Pandas-via-psql (ppsqlviz) is a command line visualization utility for SQL using Pandas library in Python. Please visit the GitHub page ppsqlviz for a complete tutorial.
Pandas is a popular library in Python that is commonly used for data analysis and it provides Python equivalent of the R dataframe that is fundamental to data analysis. Some engineers and data scientists however are increasingly adopting SQL based libraries for building large scale machine learning algorithms. MADlib is one such library for scalable, parallel, in-database machine learning.
While there are commercial tools to visualize data that reside in databases (example: Tableau), often what's missing in a Big Data scientist's arsenal is a command line tool to be able to quickly visualize the output of a SQL query, without having to switch to a commercial tool or have to use a wrapper to a SQL engine. The pandas_via_psql (ppsqlviz) will show you how simple it is to redirect the output of a SQL query to some boilerplate Pandas's plotting functions, to quickly visualize the data from the command line.

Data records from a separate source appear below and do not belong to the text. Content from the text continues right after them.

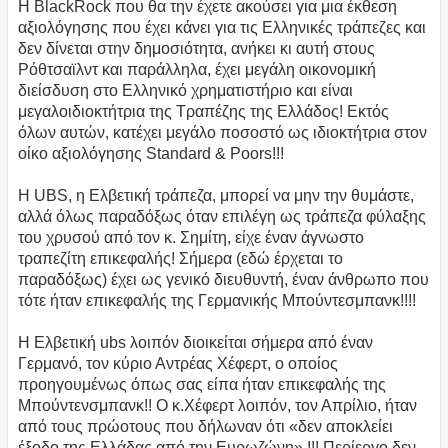
Η BlackRock που θα την έχετε ακούσει για μια έκθεση
αξιολόγησης που έχει κάνει για τις Ελληνικές τράπεζες και
δεν δίνεται στην δημοσιότητα, ανήκει κι αυτή στους
Ρόθτσαϊλντ και παράλληλα, έχει μεγάλη οικονομική
διείσδυση στο Ελληνικό χρηματιστήριο και είναι
μεγαλοιδιοκτήτρια της Τραπέζης της Ελλάδος! Εκτός
όλων αυτών, κατέχει μεγάλο ποσοστό ως ιδιοκτήτρια στον
οίκο αξιολόγησης Standard & Poors!!!
H UBS, η Ελβετική τράπεζα, μπορεί να μην την θυμάστε,
αλλά όλως παραδόξως όταν επιλέγη ως τράπεζα φύλαξης
του χρυσού από τον κ. Σημίτη, είχε έναν άγνωστο
τραπεζίτη επικεφαλής! Σήμερα (εδώ έρχεται το
παραδόξως) έχει ως γενικό διευθυντή, έναν άνθρωπο που
τότε ήταν επικεφαλής της Γερμανικής Μπούντεσμπανκ!!!!
Η Ελβετική ubs λοιπόν διοικείται σήμερα από έναν
Γερμανό, τον κύριο Αντρέας Χέφερτ, ο οποίος
προηγουμένως όπως σας είπα ήταν επικεφαλής της
Μπούντενσμπανκ!! Ο κ.Χέφερτ λοιπόν, τον Απρίλιο, ήταν
από τους πρώοτους που δήλωναν ότι «δεν αποκλείει
έξοδο της Ελλάδας από την Ευρωζώνη» !!! Περίεργο δεν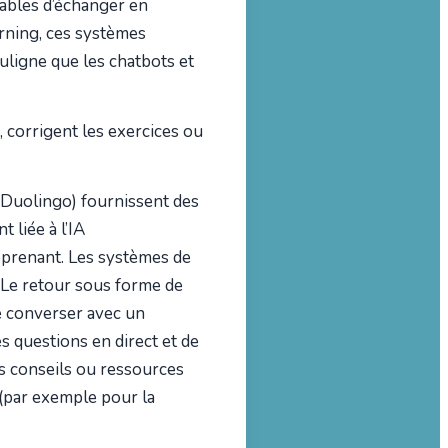
pables d’échanger en
rning, ces systèmes
ligne que les chatbots et
, corrigent les exercices ou
 Duolingo) fournissent des
 liée à l’IA
apprenant. Les systèmes de
s. Le retour sous forme de
de converser avec un
es questions en direct et de
s conseils ou ressources
 (par exemple pour la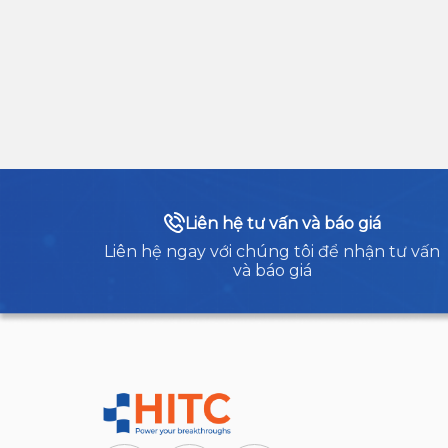
Liên hệ tư vấn và báo giá
Liên hệ ngay với chúng tôi để nhận tư vấn
và báo giá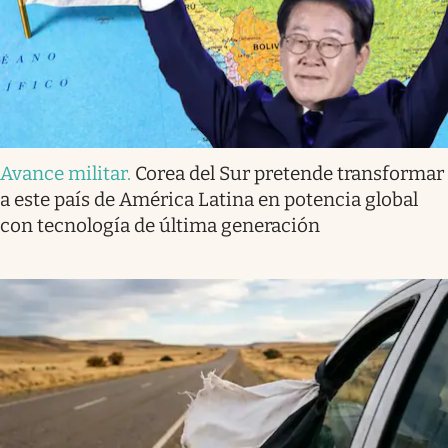
Avance militar
.
Corea del Sur pretende transformar
a este país de América Latina en potencia global
con tecnología de última generación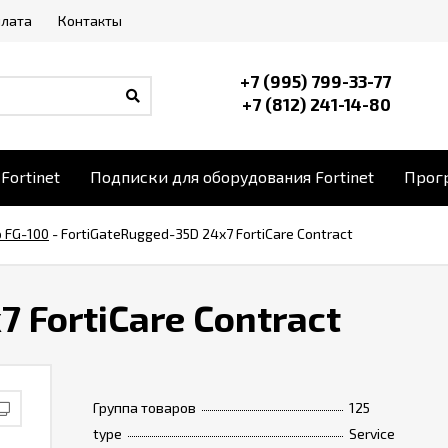
плата
Контакты
+7 (995) 799-33-77
+7 (812) 241-14-80
Fortinet
Подписки для оборудования Fortinet
Прогр
o FG-100
-
FortiGateRugged-35D 24x7 FortiCare Contract
 FortiCare Contract
Группа товаров
125
type
Service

ppsqlviz depends on the Pandas python library. You should also have PSQL or a similar SQL command line interface to connect to your database and also ensure that you have password-less access to your remote database (set up SSH keys appropriately).
I recommend you download Anaconda Python from the nice folks at Continuum Analytics. It's got most of the essential Python scientific computing libraries pre-packaged and with conda you can save a lot of pain in installing python libraries. It also makes creating and managing virtual environments a piece of cake!
You can install install ppsqlviz through pip
pip install ppsqlviz
This will install the dependent library (Pandas) if you don't already have that. I strongly encourage you use Anaconda Python to avoid going down the rabbit hole of PyData stack dependency nightmares.
For this demo, I'm using two publicly available datasets.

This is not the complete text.